O principal argumento é que o Tribunal Superior Eleitoral (TSE), em 2020, estabeleceu regras que são impraticáveis, ao obrigar os partidos a distribuírem os recursos do Fundo Partidário, do Fundo Especial de Financiamento de Campanha (FEFC); e o tempo de propaganda eleitoral gratuita no rádio e na tevê de forma proporcional ao total de candidatos negros que o partido apresentar para a disputa eleitoral. Esse percentual foi limitado a 30%.

Bilhões em dívidas

Os mais prejudicados, as mulheres e os negros, já estão subrepresentados na política. Apesar de todos os problemas em relação ao cumprimento da legislação eleitoral, daí o estoque de multas aplicadas aos partidos pela Justiça Eleitoral, as cotas destinadas ao financiamento de candidatos negros estão surtindo efeito, tanto quanto as das mulheres.

Em 2022, de um total de 513 vagas para deputados federais no Congresso Nacional, foram eleitos 135 negros e pardos. Inédito foi o aumento significativo de mulheres negras eleitas para a Câmara dos Deputados, que passou de 13 para 29; porém, o número de homens negros ou pardos recuou de 111 para 106 no mesmo período. Uma das causas é a dificuldade dos candidatos negros de acessarem recursos para suas campanhas eleitorais e, consequentemente, se elegerem.

A Transparência Partidária estima que o montante total das multas pode chegar a R$ 23 bilhões, mas não há, ainda, um número oficial sobre o valor. A PEC já havia sido levada a plenário outras vezes — a última delas na semana passada —, mas os deputados não tiveram coragem de votar e decidiram esperar um momento mais oportuno. Nesta semana, com a aprovação da regulamentação da reforma tributária, cujo maior destaque foi a inclusão da carne na cesta básica, os líderes da Câmara se sentiram mais à vontade para aprovar a emenda constitucional.

A PEC foi pautada de um dia para o outro. Não respeitou os interstícios previstos no regimento da Câmara, para que fosse aprovada antes do recesso. Somente Novo e PSol se manifestaram contra a proposta. Há uma brecha para perdoar as siglas que não fizeram os repasses mínimos para candidaturas de mulheres e negros nas eleições de 2022. O Congresso já tinha promulgado uma emenda que anistia as siglas que cometeram esse tipo de irregularidade nas eleições passadas.

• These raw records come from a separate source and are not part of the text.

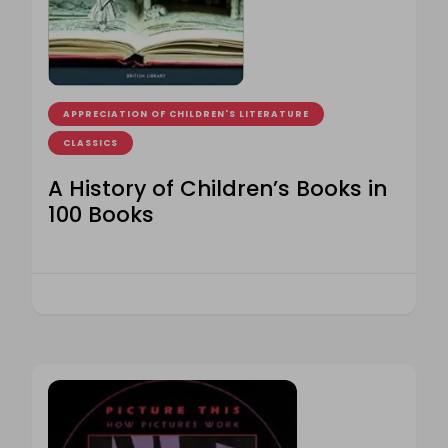
APPRECIATION OF CHILDREN'S LITERATURE
CLASSICS
A History of Children’s Books in
100 Books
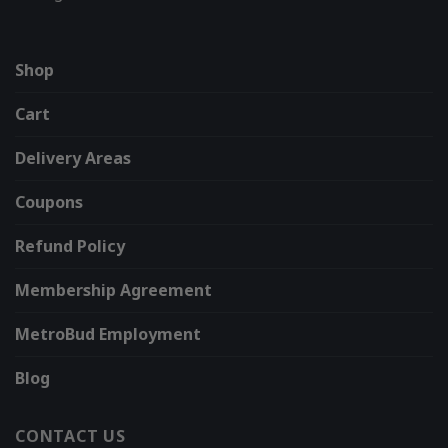
Shop
Cart
Delivery Areas
Coupons
Refund Policy
Membership Agreement
MetroBud Employment
Blog
CONTACT US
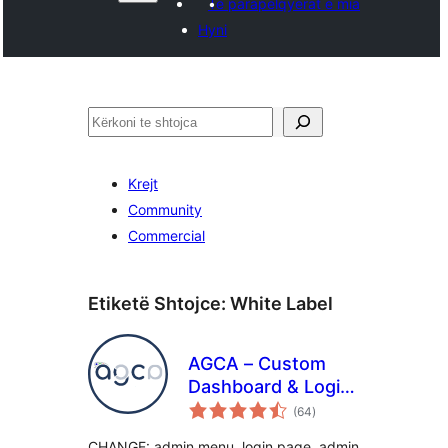
Të parapëlqyerat e mia
Hyni
Kërko
Krejt
Community
Commercial
Etiketë Shtojce:
White Label
AGCA – Custom
Dashboard & Login
vlerësime
Page
(64
)
gjithsej
CHANGE: admin menu, login page, admin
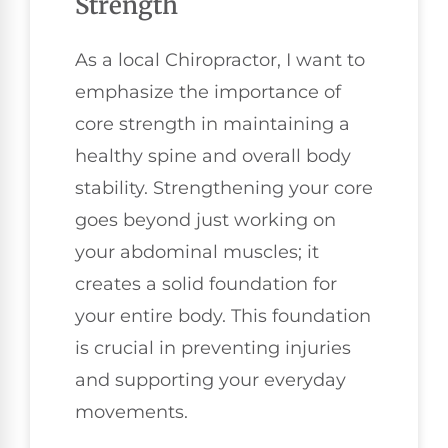
Strength
As a local Chiropractor, I want to
emphasize the importance of
core strength in maintaining a
healthy spine and overall body
stability. Strengthening your core
goes beyond just working on
your abdominal muscles; it
creates a solid foundation for
your entire body. This foundation
is crucial in preventing injuries
and supporting your everyday
movements.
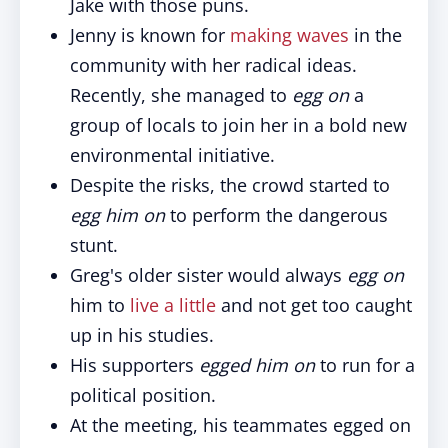
Jake with those puns.
Jenny is known for
making waves
in the
community with her radical ideas.
Recently, she managed to
egg on
a
group of locals to join her in a bold new
environmental initiative.
Despite the risks, the crowd started to
egg him on
to perform the dangerous
stunt.
Greg's older sister would always
egg on
him to
live a little
and not get too caught
up in his studies.
His supporters
egged him on
to run for a
political position.
At the meeting, his teammates egged on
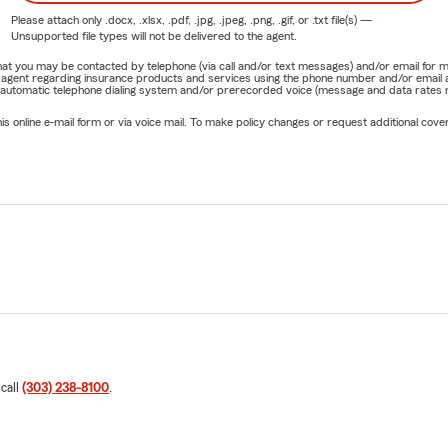
Please attach only
.docx, .xlsx, .pdf, .jpg, .jpeg, .png, .gif, or .txt
file(s) —
Unsupported file types will not be delivered to the agent.
e that you may be contacted by telephone (via call and/or text messages) and/or email f
rm agent regarding insurance products and services using the phone number and/or email 
 automatic telephone dialing system and/or prerecorded voice (message and data rates ma
online e-mail form or via voice mail. To make policy changes or request additional covera
 call
(303) 238-8100
.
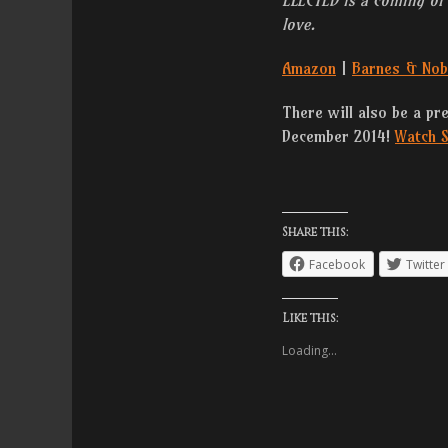
love.
Amazon
|
Barnes & Nob
There will also be a pr
December 2014!
Watch S
Share this:
Facebook
Twitter
Like this:
Loading...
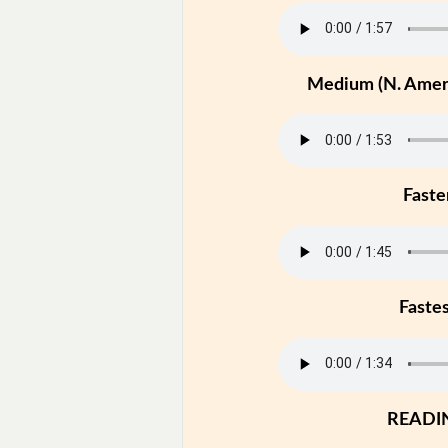
Medium (N. Ameri
Faste
Faste
READI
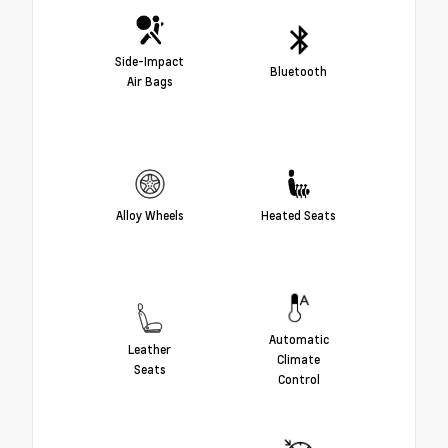
Side-Impact
Bluetooth
Air Bags
Alloy Wheels
Heated Seats
Automatic
Leather
Climate
Seats
Control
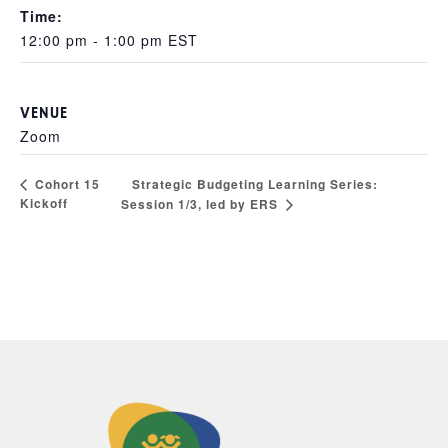
Time:
12:00 pm - 1:00 pm
EST
VENUE
Zoom
Strategic Budgeting Learning Series:
Cohort 15
Kickoff
Session 1/3, led by ERS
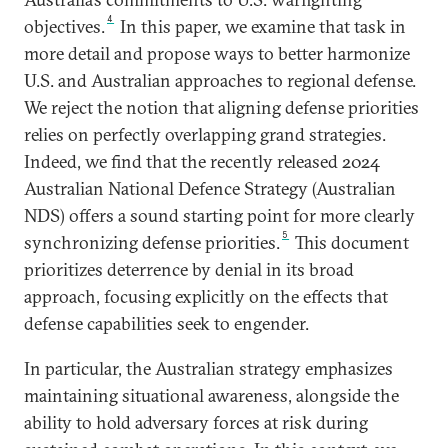
4
objectives.
In this paper, we examine that task in
more detail and propose ways to better harmonize
U.S. and Australian approaches to regional defense.
We reject the notion that aligning defense priorities
relies on perfectly overlapping grand strategies.
Indeed, we find that the recently released 2024
Australian National Defence Strategy (Australian
NDS) offers a sound starting point for more clearly
5
synchronizing defense priorities.
This document
prioritizes deterrence by denial in its broad
approach, focusing explicitly on the effects that
defense capabilities seek to engender.
In particular, the Australian strategy emphasizes
maintaining situational awareness, alongside the
ability to hold adversary forces at risk during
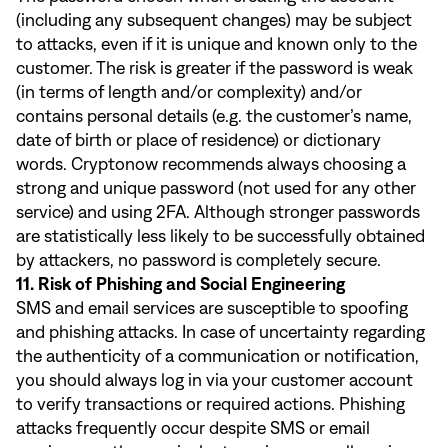
(including any subsequent changes) may be subject
to attacks, even if it is unique and known only to the
customer. The risk is greater if the password is weak
(in terms of length and/or complexity) and/or
contains personal details (e.g. the customer’s name,
date of birth or place of residence) or dictionary
words. Cryptonow recommends always choosing a
strong and unique password (not used for any other
service) and using 2FA. Although stronger passwords
are statistically less likely to be successfully obtained
by attackers, no password is completely secure.
11. Risk of Phishing and Social Engineering
SMS and email services are susceptible to spoofing
and phishing attacks. In case of uncertainty regarding
the authenticity of a communication or notification,
you should always log in via your customer account
to verify transactions or required actions. Phishing
attacks frequently occur despite SMS or email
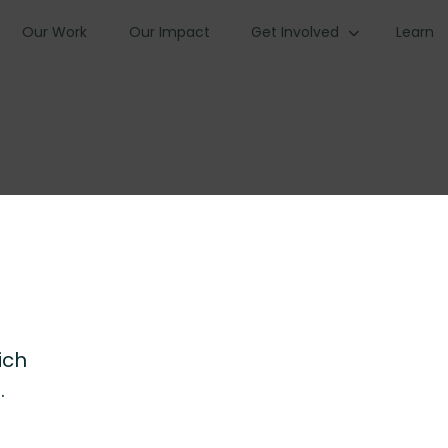
Our Work
Our Impact
Get Involved
Learn
ich
.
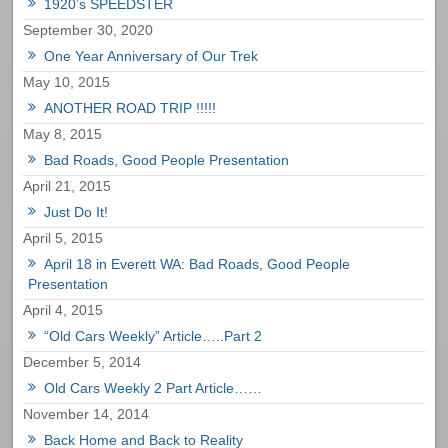
1920’s SPEEDSTER
September 30, 2020
One Year Anniversary of Our Trek
May 10, 2015
ANOTHER ROAD TRIP !!!!!
May 8, 2015
Bad Roads, Good People Presentation
April 21, 2015
Just Do It!
April 5, 2015
April 18 in Everett WA: Bad Roads, Good People
Presentation
April 4, 2015
“Old Cars Weekly” Article…..Part 2
December 5, 2014
Old Cars Weekly 2 Part Article……
November 14, 2014
Back Home and Back to Reality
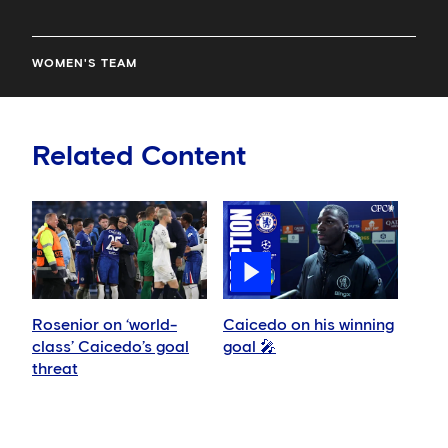
WOMEN'S TEAM
Related Content
Rosenior on ‘world-
Caicedo on his winning
class’ Caicedo’s goal
goal 🎤
threat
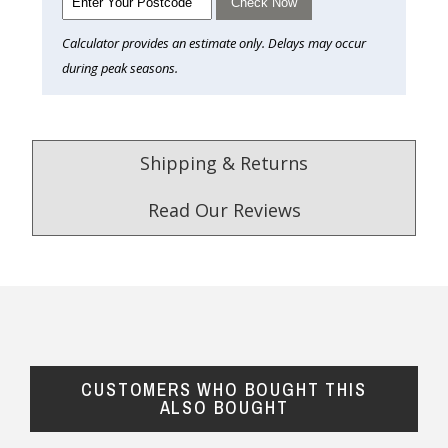
Check Now
Calculator provides an estimate only. Delays may occur
during peak seasons.
Shipping & Returns
Read Our Reviews
4.9
/5.0
Excellent
Check Now
CUSTOMERS WHO BOUGHT THIS
Our Trustpilot Reviews
ALSO BOUGHT
Rated
4.9 out of 5 stars
from
hundreds of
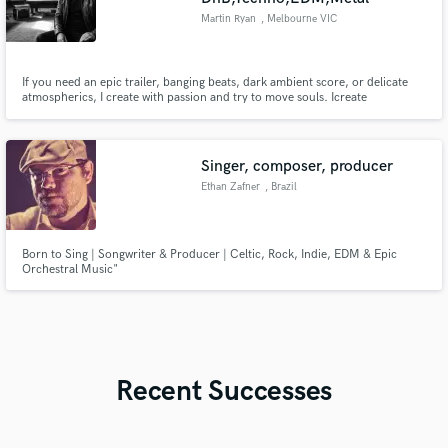
Martin Ryan
, Melbourne VIC
If you need an epic trailer, banging beats, dark ambient score, or delicate
atmospherics, I create with passion and try to move souls. Icreate
immersive, emotionally charged cinematic soundscapes for film, tv and
games in a hybrid workflow, fusing heavy guitars, modular synths, vintage
electronics and samplers and virtual instruments.
Singer, composer, producer
Ethan Zafner
, Brazil
Born to Sing | Songwriter & Producer | Celtic, Rock, Indie, EDM & Epic
Orchestral Music"
Recent Successes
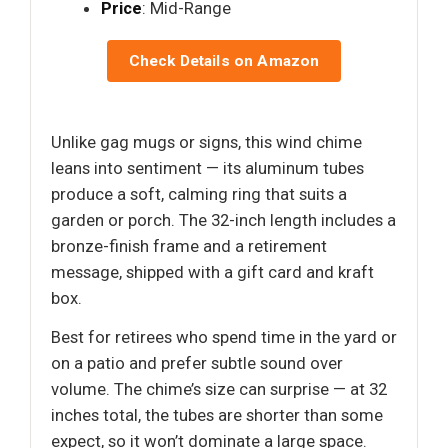
Price
: Mid-Range
Check Details on Amazon
Unlike gag mugs or signs, this wind chime
leans into sentiment — its aluminum tubes
produce a soft, calming ring that suits a
garden or porch. The 32-inch length includes a
bronze-finish frame and a retirement
message, shipped with a gift card and kraft
box.
Best for retirees who spend time in the yard or
on a patio and prefer subtle sound over
volume. The chime’s size can surprise — at 32
inches total, the tubes are shorter than some
expect, so it won’t dominate a large space.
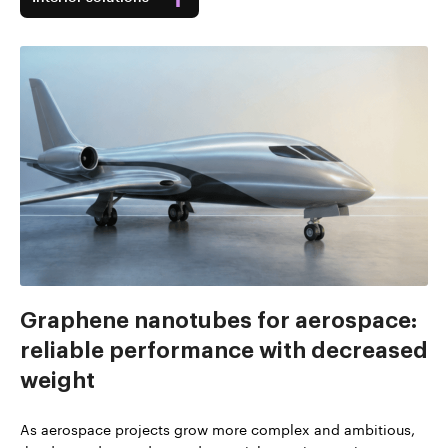
Graphene nanotubes for aerospace:
reliable performance with decreased
weight
As aerospace projects grow more complex and ambitious,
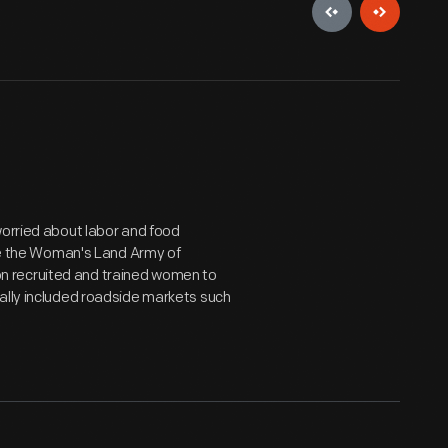
worried about labor and food
ike the Woman's Land Army of
n recruited and trained women to
ally included roadside markets such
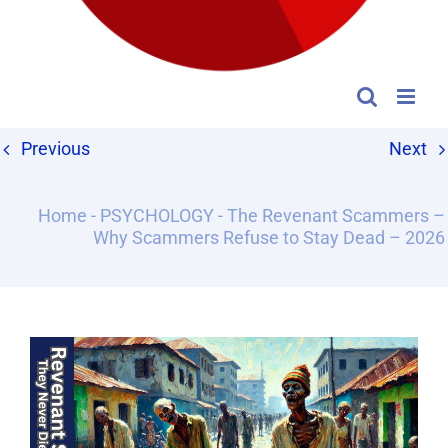
Previous
Next
Home
-
PSYCHOLOGY
-
The Revenant Scammers –
Why Scammers Refuse to Stay Dead – 2026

A repercussão está sendo muito negativa. Tão logo a lei foi aprovada, a Educafro Brasil, entidade que luta pela equidade social e defende a representatividade dos negros na política, emitiu uma nota repudiando a decisão: “representa um retrocesso inadmissível” e um “desrespeito flagrante às conquistas arduamente alcançadas pela população afro-brasileira no campo político”. A entidade pretende recorrer à Justiça contra a medida.